| WHAT THE TASK REQUIRES |
An exact retyping of all lines below is the answer; pictures do not belong in it.

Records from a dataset
-- Opening Marker --

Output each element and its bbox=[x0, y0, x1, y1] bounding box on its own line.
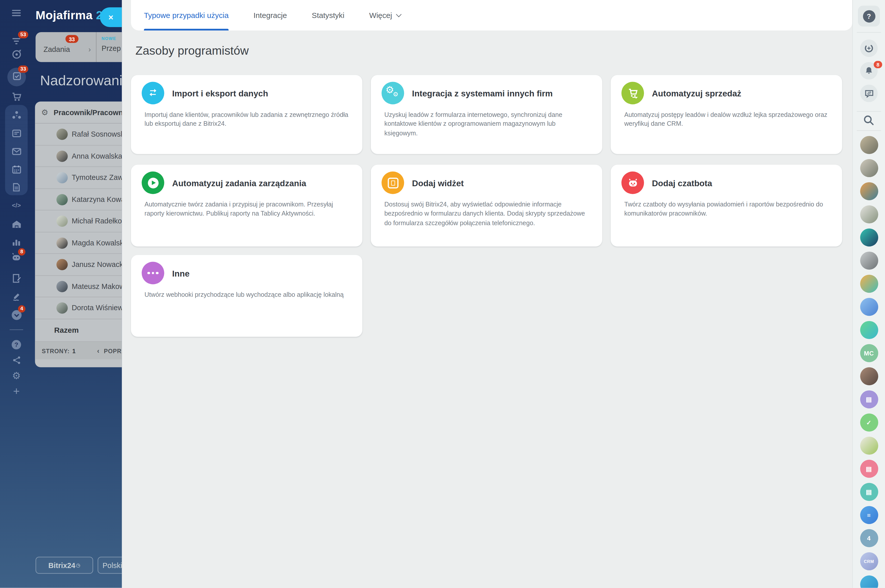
rail-divider bbox=[10, 329, 23, 330]
newsfeed-icon[interactable] bbox=[10, 126, 23, 140]
chat-avatar-image[interactable]: CRM bbox=[860, 552, 878, 570]
table-row[interactable]: Michał Radełko bbox=[35, 210, 122, 232]
chevron-left-icon[interactable]: ‹ bbox=[97, 346, 99, 354]
table-row[interactable]: Magda Kowalska bbox=[35, 232, 122, 254]
right-rail: ? 8 MC▤✓▤▤≡4CRM bbox=[852, 0, 885, 588]
table-row[interactable]: Rafał Sosnowski bbox=[35, 123, 122, 145]
avatar bbox=[56, 302, 68, 314]
table-row[interactable]: Katarzyna Kowals bbox=[35, 189, 122, 210]
sidebar-content: Mojafirma 2 × Zadania 33 › NOWE Przep Na… bbox=[32, 0, 122, 588]
portal-title: Mojafirma 2 bbox=[35, 8, 102, 22]
chat-rail: MC▤✓▤▤≡4CRM bbox=[853, 136, 885, 588]
copilot-button[interactable] bbox=[860, 39, 877, 57]
chat-avatar-photo[interactable] bbox=[860, 136, 878, 154]
code-icon[interactable]: </> bbox=[10, 199, 23, 212]
table-row[interactable]: Janusz Nowacki bbox=[35, 254, 122, 276]
chat-avatar-photo[interactable] bbox=[860, 252, 878, 270]
help-button[interactable]: ? bbox=[858, 6, 880, 26]
add-plus-icon[interactable]: + bbox=[10, 384, 23, 398]
table-row[interactable]: Dorota Wiśniewsk bbox=[35, 297, 122, 319]
bell-icon bbox=[864, 66, 874, 76]
table-row[interactable]: Mateusz Makows bbox=[35, 276, 122, 297]
chatbot-badge: 8 bbox=[18, 248, 25, 255]
calendar-icon[interactable] bbox=[10, 162, 23, 176]
close-button[interactable]: × bbox=[100, 8, 122, 27]
rail-divider bbox=[857, 130, 881, 131]
rail-divider bbox=[857, 111, 881, 112]
chat-avatar-photo[interactable] bbox=[860, 159, 878, 177]
tab-zadania[interactable]: Zadania 33 › bbox=[35, 32, 96, 62]
app-window: { "accent_colors": { "active_tab_blue": … bbox=[0, 0, 885, 588]
card-automatyzuj-zadania[interactable]: Automatyzuj zadania zarządzania Automaty… bbox=[131, 165, 362, 246]
avatar bbox=[56, 259, 68, 270]
help-rail-icon[interactable]: ? bbox=[10, 338, 23, 352]
crm-network-icon[interactable] bbox=[10, 108, 23, 122]
documents-icon[interactable] bbox=[10, 180, 23, 194]
table-row[interactable]: Anna Kowalska bbox=[35, 145, 122, 167]
tab-typowe-przypadki-uzycia[interactable]: Typowe przypadki użycia bbox=[144, 0, 229, 30]
chat-avatar-image[interactable] bbox=[860, 321, 878, 339]
tab-integracje[interactable]: Integracje bbox=[253, 0, 287, 30]
hamburger-menu-icon[interactable] bbox=[10, 6, 23, 20]
messenger-button[interactable] bbox=[860, 84, 877, 102]
language-button[interactable]: Polski bbox=[98, 557, 122, 574]
chat-avatar-photo[interactable] bbox=[860, 182, 878, 200]
svg-text:?: ? bbox=[14, 341, 18, 348]
left-icon-rail: 53 33 bbox=[0, 0, 32, 588]
chat-avatar-image[interactable] bbox=[860, 298, 878, 316]
page-number: 1 bbox=[72, 347, 76, 354]
tab-statystyki[interactable]: Statystyki bbox=[312, 0, 344, 30]
chat-avatar-count[interactable]: 4 bbox=[860, 529, 878, 547]
chat-avatar-image[interactable] bbox=[860, 437, 878, 454]
bitrix24-logo-button[interactable]: Bitrix24◷ bbox=[35, 557, 93, 574]
chevron-down-icon bbox=[396, 11, 401, 17]
main-content: Typowe przypadki użycia Integracje Staty… bbox=[122, 0, 852, 588]
chat-avatar-photo[interactable] bbox=[860, 367, 878, 385]
play-icon bbox=[142, 171, 164, 194]
warehouse-icon[interactable] bbox=[10, 217, 23, 231]
chat-icon bbox=[864, 88, 874, 98]
chart-icon[interactable] bbox=[10, 235, 23, 249]
cart-icon[interactable] bbox=[10, 90, 23, 104]
avatar bbox=[56, 194, 68, 205]
bitrix24-mark-icon: ◷ bbox=[76, 562, 81, 568]
avatar bbox=[56, 237, 68, 249]
page-title: Zasoby programistów bbox=[135, 44, 249, 58]
chat-avatar-image[interactable] bbox=[860, 228, 878, 246]
chat-avatar-photo[interactable] bbox=[860, 206, 878, 224]
card-dodaj-czatbota[interactable]: Dodaj czatbota Twórz czatboty do wysyłan… bbox=[611, 165, 842, 246]
chat-avatar-icon[interactable]: ▤ bbox=[860, 390, 878, 408]
chat-avatar-initials[interactable]: MC bbox=[860, 344, 878, 362]
share-icon[interactable] bbox=[10, 353, 23, 367]
card-integracja-systemy[interactable]: ⚙⚙ Integracja z systemami innych firm Uz… bbox=[371, 75, 602, 154]
tab-przeplywy[interactable]: NOWE Przep bbox=[96, 32, 122, 62]
rail-divider bbox=[857, 32, 881, 33]
card-inne[interactable]: Inne Utwórz webhooki przychodzące lub wy… bbox=[131, 255, 362, 337]
card-dodaj-widzet[interactable]: Dodaj widżet Dostosuj swój Bitrix24, aby… bbox=[371, 165, 602, 246]
chat-avatar-icon[interactable]: ✓ bbox=[860, 413, 878, 431]
card-automatyzuj-sprzedaz[interactable]: Automatyzuj sprzedaż Automatyzuj postępy… bbox=[611, 75, 842, 154]
chevron-right-icon: › bbox=[88, 45, 91, 53]
mail-icon[interactable] bbox=[10, 144, 23, 158]
chat-avatar-icon[interactable]: ▤ bbox=[860, 460, 878, 478]
table-row[interactable]: Tymoteusz Zawa bbox=[35, 167, 122, 189]
chat-avatar-icon[interactable]: ▤ bbox=[860, 483, 878, 501]
employee-table: ⚙ Pracownik/Pracownic Rafał Sosnowski An… bbox=[35, 102, 122, 367]
doc-edit-icon[interactable] bbox=[10, 271, 23, 285]
previous-page-button[interactable]: POPRZEDNI bbox=[104, 347, 122, 354]
settings-gear-icon[interactable]: ⚙ bbox=[10, 369, 23, 382]
pages-label: STRONY: bbox=[42, 347, 70, 354]
tasks-count-badge: 33 bbox=[66, 35, 78, 43]
table-settings-gear-icon[interactable]: ⚙ bbox=[41, 108, 48, 116]
chatbot-icon bbox=[622, 171, 644, 194]
avatar bbox=[56, 129, 68, 140]
tab-wiecej[interactable]: Więcej bbox=[369, 0, 400, 30]
chat-avatar-icon[interactable]: ≡ bbox=[860, 506, 878, 524]
card-import-eksport[interactable]: Import i eksport danych Importuj dane kl… bbox=[131, 75, 362, 154]
chat-avatar-image[interactable] bbox=[860, 275, 878, 293]
search-button[interactable] bbox=[862, 114, 875, 129]
target-icon[interactable] bbox=[10, 47, 23, 61]
signature-icon[interactable] bbox=[10, 290, 23, 303]
chat-avatar-image[interactable] bbox=[860, 575, 878, 588]
avatar bbox=[56, 280, 68, 292]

-- Closing Marker --

| WORKED SOLUTION |
Output each element and its bbox=[x0, y0, x1, y1] bounding box on its own line.
rail-divider bbox=[10, 329, 23, 330]
newsfeed-icon[interactable] bbox=[10, 126, 23, 140]
chat-avatar-image[interactable]: CRM bbox=[860, 552, 878, 570]
table-row[interactable]: Michał Radełko bbox=[35, 210, 122, 232]
chevron-left-icon[interactable]: ‹ bbox=[97, 346, 99, 354]
table-row[interactable]: Magda Kowalska bbox=[35, 232, 122, 254]
right-rail: ? 8 MC▤✓▤▤≡4CRM bbox=[852, 0, 885, 588]
table-row[interactable]: Rafał Sosnowski bbox=[35, 123, 122, 145]
avatar bbox=[56, 302, 68, 314]
table-row[interactable]: Katarzyna Kowals bbox=[35, 189, 122, 210]
sidebar-content: Mojafirma 2 × Zadania 33 › NOWE Przep Na… bbox=[32, 0, 122, 588]
portal-title: Mojafirma 2 bbox=[35, 8, 102, 22]
chat-rail: MC▤✓▤▤≡4CRM bbox=[853, 136, 885, 588]
copilot-button[interactable] bbox=[860, 39, 877, 57]
chat-avatar-photo[interactable] bbox=[860, 136, 878, 154]
code-icon[interactable]: </> bbox=[10, 199, 23, 212]
table-row[interactable]: Janusz Nowacki bbox=[35, 254, 122, 276]
chat-avatar-photo[interactable] bbox=[860, 252, 878, 270]
help-button[interactable]: ? bbox=[858, 6, 880, 26]
add-plus-icon[interactable]: + bbox=[10, 384, 23, 398]
table-row[interactable]: Dorota Wiśniewsk bbox=[35, 297, 122, 319]
bell-icon bbox=[864, 66, 874, 76]
table-row[interactable]: Mateusz Makows bbox=[35, 276, 122, 297]
chatbot-badge: 8 bbox=[18, 248, 25, 255]
calendar-icon[interactable] bbox=[10, 162, 23, 176]
close-button[interactable]: × bbox=[100, 8, 122, 27]
rail-divider bbox=[857, 130, 881, 131]
rail-divider bbox=[857, 111, 881, 112]
chat-avatar-photo[interactable] bbox=[860, 159, 878, 177]
tab-zadania[interactable]: Zadania 33 › bbox=[35, 32, 96, 62]
app-window: { "accent_colors": { "active_tab_blue": … bbox=[0, 0, 885, 588]
card-automatyzuj-zadania[interactable]: Automatyzuj zadania zarządzania Automaty… bbox=[131, 165, 362, 246]
avatar bbox=[56, 259, 68, 270]
help-rail-icon[interactable]: ? bbox=[10, 338, 23, 352]
crm-network-icon[interactable] bbox=[10, 108, 23, 122]
documents-icon[interactable] bbox=[10, 180, 23, 194]
table-row[interactable]: Anna Kowalska bbox=[35, 145, 122, 167]
tab-typowe-przypadki-uzycia[interactable]: Typowe przypadki użycia bbox=[144, 0, 229, 30]
chat-avatar-image[interactable] bbox=[860, 321, 878, 339]
tab-integracje[interactable]: Integracje bbox=[253, 0, 287, 30]
hamburger-menu-icon[interactable] bbox=[10, 6, 23, 20]
messenger-button[interactable] bbox=[860, 84, 877, 102]
language-button[interactable]: Polski bbox=[98, 557, 122, 574]
chat-avatar-photo[interactable] bbox=[860, 182, 878, 200]
svg-text:?: ? bbox=[14, 341, 18, 348]
left-icon-rail: 53 33 bbox=[0, 0, 32, 588]
chat-avatar-image[interactable] bbox=[860, 298, 878, 316]
page-number: 1 bbox=[72, 347, 76, 354]
tab-statystyki[interactable]: Statystyki bbox=[312, 0, 344, 30]
chat-avatar-count[interactable]: 4 bbox=[860, 529, 878, 547]
chat-avatar-image[interactable] bbox=[860, 437, 878, 454]
bitrix24-logo-button[interactable]: Bitrix24◷ bbox=[35, 557, 93, 574]
chevron-down-icon bbox=[396, 11, 401, 17]
main-content: Typowe przypadki użycia Integracje Staty… bbox=[122, 0, 852, 588]
chat-avatar-photo[interactable] bbox=[860, 367, 878, 385]
play-icon bbox=[142, 171, 164, 194]
warehouse-icon[interactable] bbox=[10, 217, 23, 231]
chat-icon bbox=[864, 88, 874, 98]
chart-icon[interactable] bbox=[10, 235, 23, 249]
cart-icon[interactable] bbox=[10, 90, 23, 104]
avatar bbox=[56, 194, 68, 205]
bitrix24-mark-icon: ◷ bbox=[76, 562, 81, 568]
avatar bbox=[56, 237, 68, 249]
page-title: Zasoby programistów bbox=[135, 44, 249, 58]
chat-avatar-image[interactable] bbox=[860, 228, 878, 246]
chat-avatar-photo[interactable] bbox=[860, 206, 878, 224]
card-dodaj-czatbota[interactable]: Dodaj czatbota Twórz czatboty do wysyłan… bbox=[611, 165, 842, 246]
chat-avatar-icon[interactable]: ▤ bbox=[860, 390, 878, 408]
chat-avatar-initials[interactable]: MC bbox=[860, 344, 878, 362]
share-icon[interactable] bbox=[10, 353, 23, 367]
card-integracja-systemy[interactable]: ⚙⚙ Integracja z systemami innych firm Uz… bbox=[371, 75, 602, 154]
tab-przeplywy[interactable]: NOWE Przep bbox=[96, 32, 122, 62]
rail-divider bbox=[857, 32, 881, 33]
card-inne[interactable]: Inne Utwórz webhooki przychodzące lub wy… bbox=[131, 255, 362, 337]
card-dodaj-widzet[interactable]: Dodaj widżet Dostosuj swój Bitrix24, aby… bbox=[371, 165, 602, 246]
chat-avatar-icon[interactable]: ✓ bbox=[860, 413, 878, 431]
card-automatyzuj-sprzedaz[interactable]: Automatyzuj sprzedaż Automatyzuj postępy… bbox=[611, 75, 842, 154]
chevron-right-icon: › bbox=[88, 45, 91, 53]
mail-icon[interactable] bbox=[10, 144, 23, 158]
chat-avatar-icon[interactable]: ▤ bbox=[860, 460, 878, 478]
table-row[interactable]: Tymoteusz Zawa bbox=[35, 167, 122, 189]
chat-avatar-icon[interactable]: ▤ bbox=[860, 483, 878, 501]
employee-table: ⚙ Pracownik/Pracownic Rafał Sosnowski An… bbox=[35, 102, 122, 367]
doc-edit-icon[interactable] bbox=[10, 271, 23, 285]
previous-page-button[interactable]: POPRZEDNI bbox=[104, 347, 122, 354]
settings-gear-icon[interactable]: ⚙ bbox=[10, 369, 23, 382]
pages-label: STRONY: bbox=[42, 347, 70, 354]
tasks-count-badge: 33 bbox=[66, 35, 78, 43]
table-settings-gear-icon[interactable]: ⚙ bbox=[41, 108, 48, 116]
chatbot-icon bbox=[622, 171, 644, 194]
avatar bbox=[56, 129, 68, 140]
tab-wiecej[interactable]: Więcej bbox=[369, 0, 400, 30]
chat-avatar-icon[interactable]: ≡ bbox=[860, 506, 878, 524]
card-import-eksport[interactable]: Import i eksport danych Importuj dane kl… bbox=[131, 75, 362, 154]
chat-avatar-image[interactable] bbox=[860, 275, 878, 293]
search-button[interactable] bbox=[862, 114, 875, 129]
target-icon[interactable] bbox=[10, 47, 23, 61]
signature-icon[interactable] bbox=[10, 290, 23, 303]
chat-avatar-image[interactable] bbox=[860, 575, 878, 588]
avatar bbox=[56, 280, 68, 292]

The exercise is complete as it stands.